┏━━

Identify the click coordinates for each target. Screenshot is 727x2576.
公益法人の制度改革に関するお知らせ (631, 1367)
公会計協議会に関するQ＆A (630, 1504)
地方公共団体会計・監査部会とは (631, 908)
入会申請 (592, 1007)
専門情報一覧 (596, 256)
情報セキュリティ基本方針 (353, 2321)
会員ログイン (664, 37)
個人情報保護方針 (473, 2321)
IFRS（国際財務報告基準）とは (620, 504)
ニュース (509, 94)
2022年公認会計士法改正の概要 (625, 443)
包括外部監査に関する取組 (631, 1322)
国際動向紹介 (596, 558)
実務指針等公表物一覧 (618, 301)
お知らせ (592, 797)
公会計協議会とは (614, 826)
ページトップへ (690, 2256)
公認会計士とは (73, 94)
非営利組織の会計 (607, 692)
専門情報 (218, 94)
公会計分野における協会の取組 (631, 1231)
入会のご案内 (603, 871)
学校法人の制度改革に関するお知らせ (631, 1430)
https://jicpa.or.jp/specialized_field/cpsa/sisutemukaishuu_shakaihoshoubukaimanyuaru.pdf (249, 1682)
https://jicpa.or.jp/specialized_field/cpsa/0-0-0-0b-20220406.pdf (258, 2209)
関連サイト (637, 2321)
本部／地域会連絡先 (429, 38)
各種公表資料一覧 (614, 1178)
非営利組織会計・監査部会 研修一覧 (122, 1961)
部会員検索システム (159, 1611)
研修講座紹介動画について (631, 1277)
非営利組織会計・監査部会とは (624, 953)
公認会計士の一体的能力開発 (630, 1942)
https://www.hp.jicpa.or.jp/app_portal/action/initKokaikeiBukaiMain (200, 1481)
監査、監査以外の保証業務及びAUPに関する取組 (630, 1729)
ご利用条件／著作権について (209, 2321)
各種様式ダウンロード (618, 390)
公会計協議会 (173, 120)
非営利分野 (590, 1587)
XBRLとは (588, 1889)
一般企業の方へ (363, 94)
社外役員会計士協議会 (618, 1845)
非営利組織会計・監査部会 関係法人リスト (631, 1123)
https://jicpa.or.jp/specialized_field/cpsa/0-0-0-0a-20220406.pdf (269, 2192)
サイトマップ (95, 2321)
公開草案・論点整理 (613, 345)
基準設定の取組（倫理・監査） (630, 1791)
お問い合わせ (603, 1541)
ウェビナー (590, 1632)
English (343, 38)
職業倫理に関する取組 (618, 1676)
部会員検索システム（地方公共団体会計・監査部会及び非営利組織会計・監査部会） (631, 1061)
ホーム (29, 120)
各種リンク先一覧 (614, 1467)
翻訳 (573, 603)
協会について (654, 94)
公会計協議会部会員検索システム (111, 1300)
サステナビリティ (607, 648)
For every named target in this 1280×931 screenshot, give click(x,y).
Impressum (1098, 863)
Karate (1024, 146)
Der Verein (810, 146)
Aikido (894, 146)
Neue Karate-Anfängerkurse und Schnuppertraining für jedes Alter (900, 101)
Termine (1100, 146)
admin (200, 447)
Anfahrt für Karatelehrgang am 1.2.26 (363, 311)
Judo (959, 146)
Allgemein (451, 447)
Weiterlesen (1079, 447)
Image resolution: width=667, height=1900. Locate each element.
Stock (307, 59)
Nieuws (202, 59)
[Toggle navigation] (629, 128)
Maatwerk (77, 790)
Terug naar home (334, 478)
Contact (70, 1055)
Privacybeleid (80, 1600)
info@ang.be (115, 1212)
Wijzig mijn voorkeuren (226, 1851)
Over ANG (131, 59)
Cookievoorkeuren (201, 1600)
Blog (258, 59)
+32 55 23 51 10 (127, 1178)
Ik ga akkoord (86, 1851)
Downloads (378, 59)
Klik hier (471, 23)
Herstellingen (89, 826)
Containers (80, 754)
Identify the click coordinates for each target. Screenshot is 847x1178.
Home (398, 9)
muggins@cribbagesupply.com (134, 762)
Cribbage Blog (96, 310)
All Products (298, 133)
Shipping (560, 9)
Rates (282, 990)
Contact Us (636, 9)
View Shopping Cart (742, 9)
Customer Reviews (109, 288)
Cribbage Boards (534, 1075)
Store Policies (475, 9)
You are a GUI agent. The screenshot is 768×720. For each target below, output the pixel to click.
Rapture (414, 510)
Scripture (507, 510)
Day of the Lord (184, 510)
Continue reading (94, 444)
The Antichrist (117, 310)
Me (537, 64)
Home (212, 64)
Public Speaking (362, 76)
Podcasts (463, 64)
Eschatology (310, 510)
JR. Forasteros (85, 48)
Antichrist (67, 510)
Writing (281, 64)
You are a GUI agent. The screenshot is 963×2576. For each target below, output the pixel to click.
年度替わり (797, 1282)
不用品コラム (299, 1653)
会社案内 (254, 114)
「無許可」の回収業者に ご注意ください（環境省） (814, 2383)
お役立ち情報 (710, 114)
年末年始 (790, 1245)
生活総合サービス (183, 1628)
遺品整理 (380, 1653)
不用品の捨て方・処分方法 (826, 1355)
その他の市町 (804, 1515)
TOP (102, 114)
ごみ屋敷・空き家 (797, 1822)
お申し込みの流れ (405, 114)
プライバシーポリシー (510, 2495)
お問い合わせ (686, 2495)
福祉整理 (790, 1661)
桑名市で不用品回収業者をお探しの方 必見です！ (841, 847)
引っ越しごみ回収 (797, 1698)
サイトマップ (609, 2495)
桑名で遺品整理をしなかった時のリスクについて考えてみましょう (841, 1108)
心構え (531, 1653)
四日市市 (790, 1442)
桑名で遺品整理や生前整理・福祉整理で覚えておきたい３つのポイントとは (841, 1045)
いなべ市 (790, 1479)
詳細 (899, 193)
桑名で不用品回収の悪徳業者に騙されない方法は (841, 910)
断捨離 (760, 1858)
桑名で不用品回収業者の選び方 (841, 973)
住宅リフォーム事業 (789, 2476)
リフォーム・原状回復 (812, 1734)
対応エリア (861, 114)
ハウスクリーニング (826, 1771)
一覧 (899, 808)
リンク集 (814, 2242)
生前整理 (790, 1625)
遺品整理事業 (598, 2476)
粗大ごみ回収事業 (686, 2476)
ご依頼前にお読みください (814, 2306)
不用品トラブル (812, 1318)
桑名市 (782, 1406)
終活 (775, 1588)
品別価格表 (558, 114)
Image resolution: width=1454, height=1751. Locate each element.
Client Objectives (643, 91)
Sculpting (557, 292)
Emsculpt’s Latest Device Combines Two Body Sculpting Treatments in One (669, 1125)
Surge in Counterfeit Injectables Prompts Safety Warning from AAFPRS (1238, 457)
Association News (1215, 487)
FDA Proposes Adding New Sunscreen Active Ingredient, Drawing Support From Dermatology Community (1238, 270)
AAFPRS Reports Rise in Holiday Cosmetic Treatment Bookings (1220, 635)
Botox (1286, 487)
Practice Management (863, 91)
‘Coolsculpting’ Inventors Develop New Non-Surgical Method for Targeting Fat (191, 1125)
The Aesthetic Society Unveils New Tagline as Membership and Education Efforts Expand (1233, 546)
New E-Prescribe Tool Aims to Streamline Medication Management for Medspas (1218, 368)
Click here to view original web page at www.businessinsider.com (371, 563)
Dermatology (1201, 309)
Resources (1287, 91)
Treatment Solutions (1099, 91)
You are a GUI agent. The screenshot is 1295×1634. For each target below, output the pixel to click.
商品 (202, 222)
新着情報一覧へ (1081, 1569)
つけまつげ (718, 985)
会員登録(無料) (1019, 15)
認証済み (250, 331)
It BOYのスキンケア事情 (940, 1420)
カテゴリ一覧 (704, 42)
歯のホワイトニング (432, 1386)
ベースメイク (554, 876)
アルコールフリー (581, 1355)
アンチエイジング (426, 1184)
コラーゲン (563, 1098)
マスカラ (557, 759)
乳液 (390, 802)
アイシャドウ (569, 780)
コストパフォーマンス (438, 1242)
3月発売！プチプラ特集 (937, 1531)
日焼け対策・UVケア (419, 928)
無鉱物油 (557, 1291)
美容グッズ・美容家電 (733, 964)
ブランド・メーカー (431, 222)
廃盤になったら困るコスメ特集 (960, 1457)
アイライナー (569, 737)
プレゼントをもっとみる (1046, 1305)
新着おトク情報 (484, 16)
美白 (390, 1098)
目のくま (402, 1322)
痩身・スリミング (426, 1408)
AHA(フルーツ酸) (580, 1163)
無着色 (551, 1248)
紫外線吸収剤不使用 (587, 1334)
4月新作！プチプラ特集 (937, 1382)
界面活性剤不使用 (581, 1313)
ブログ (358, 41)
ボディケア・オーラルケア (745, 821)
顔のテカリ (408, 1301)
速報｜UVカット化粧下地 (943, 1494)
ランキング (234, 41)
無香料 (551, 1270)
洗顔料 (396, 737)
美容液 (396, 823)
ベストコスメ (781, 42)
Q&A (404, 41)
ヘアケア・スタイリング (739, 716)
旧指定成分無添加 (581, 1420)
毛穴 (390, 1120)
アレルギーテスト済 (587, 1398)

┗━━

→ EXERCISE INSTRUCTIONS
Write out exactly the lines above between the line with "リンク集 (814, 2242)" and the line with "美白 (390, 1098)", inclusive, and nothing beyond them.

→ WRITTEN RESPONSE
リンク集 (814, 2242)
生前整理 (790, 1625)
遺品整理事業 (598, 2476)
粗大ごみ回収事業 (686, 2476)
ご依頼前にお読みください (814, 2306)
不用品トラブル (812, 1318)
桑名市 (782, 1406)
終活 (775, 1588)
品別価格表 (558, 114)
Image resolution: width=1454, height=1751. Locate each element.
Client Objectives (643, 91)
Sculpting (557, 292)
Emsculpt’s Latest Device Combines Two Body Sculpting Treatments in One (669, 1125)
Surge in Counterfeit Injectables Prompts Safety Warning from AAFPRS (1238, 457)
Association News (1215, 487)
FDA Proposes Adding New Sunscreen Active Ingredient, Drawing Support From Dermatology Community (1238, 270)
AAFPRS Reports Rise in Holiday Cosmetic Treatment Bookings (1220, 635)
Botox (1286, 487)
Practice Management (863, 91)
‘Coolsculpting’ Inventors Develop New Non-Surgical Method for Targeting Fat (191, 1125)
The Aesthetic Society Unveils New Tagline as Membership and Education Efforts Expand (1233, 546)
New E-Prescribe Tool Aims to Streamline Medication Management for Medspas (1218, 368)
Click here to view original web page at www.businessinsider.com (371, 563)
Dermatology (1201, 309)
Resources (1287, 91)
Treatment Solutions (1099, 91)
You are a GUI agent. The screenshot is 1295×1634. For each target below, output the pixel to click.
商品 (202, 222)
新着情報一覧へ (1081, 1569)
つけまつげ (718, 985)
会員登録(無料) (1019, 15)
認証済み (250, 331)
It BOYのスキンケア事情 (940, 1420)
カテゴリ一覧 (704, 42)
歯のホワイトニング (432, 1386)
ベースメイク (554, 876)
アルコールフリー (581, 1355)
アンチエイジング (426, 1184)
コラーゲン (563, 1098)
マスカラ (557, 759)
乳液 (390, 802)
アイシャドウ (569, 780)
コストパフォーマンス (438, 1242)
3月発売！プチプラ特集 (937, 1531)
日焼け対策・UVケア (419, 928)
無鉱物油 (557, 1291)
美容グッズ・美容家電 (733, 964)
ブランド・メーカー (431, 222)
廃盤になったら困るコスメ特集 (960, 1457)
アイライナー (569, 737)
プレゼントをもっとみる (1046, 1305)
新着おトク情報 (484, 16)
美白 (390, 1098)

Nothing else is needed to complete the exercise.